The non-O1/non-O139 Vibrio cholerae (NOVC) isolates cannot produce toxins and, therefore, cannot cause cholera. However, they can cause bacteremia and invasive extraintestinal diseases (3, 4). The most common clinical manifestations of NOVC infection include gastroenteritis, but they can also cause septicemia (5), chronic otitis media (6), oral infections (7), necrotizing fasciitis (8), endophthalmitis (9), meningitis (10), and other invasive infections. There have been only a few reports of this bacterium causing hepatic space-occupying lesions.

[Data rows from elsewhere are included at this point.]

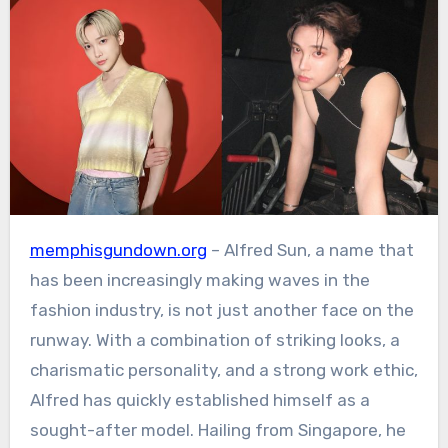
memphisgundown.org
– Alfred Sun, a name that
has been increasingly making waves in the
fashion industry, is not just another face on the
runway. With a combination of striking looks, a
charismatic personality, and a strong work ethic,
Alfred has quickly established himself as a
sought-after model. Hailing from Singapore, he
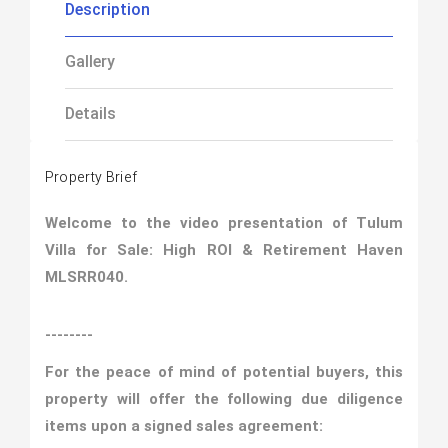
Description
Gallery
Details
Property Brief
Welcome to the video presentation of Tulum
Villa for Sale: High ROI & Retirement Haven
MLSRR040.
--------
For the peace of mind of potential buyers, this
property will offer the following due diligence
items upon a signed sales agreement:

Metagenomic next-generation sequencing (mNGS) is a culture-free and bias-free pathogen detection technology based on next-generation sequencing technology. It can simultaneously detect a variety of pathogens including bacteria, fungi, viruses, and parasites using high-throughput sequencing of DNA and/or RNA directly extracted from clinical samples, followed by data comparison and bioinformatics analysis (11, 12). Currently, it is gradually being transferred from research to clinical laboratories and used to identify pathogens in different infected parts of the body, such as respiratory infections, central nervous system infections, bloodstream infections, gastrointestinal infections, ocular infections, urinary tract infections, and hepatobiliary infections (1113). Studies have shown that mNGS detection can be used to diagnose unknown infections in body fluids. This study tested 182 body fluids from 160 patients with acute illness using two sequencing platforms for mNGS. The results were compared to other diagnostic methods, such as culture, 16S bacterial PCR, and/or 28S internal donated ribosomal gene spacer (28S ITS) functional PCR. The sensitivity and specificity of the test for bacteria and fungi were over 75%, as determined by Illumina sequencing (14).

2 Case report

A 75-year-old man was admitted with fever and diarrhea. Routine examination and inquiry revealed that the patient had a clear history of seafood consumption before the onset of the disease. The patient consumed crabs that had been stored in the refrigerator for 8 days before developing symptoms of diarrhea and fever. Levofloxacin was used for anti-infection treatment in a local hospital, and the symptoms of diarrhea were relieved, but liver abscesses appeared. Later, the patient was transferred to our hospital for treatment. After undergoing an MRI examination of the liver at our hospital, a hepatic space-occupying lesion was identified.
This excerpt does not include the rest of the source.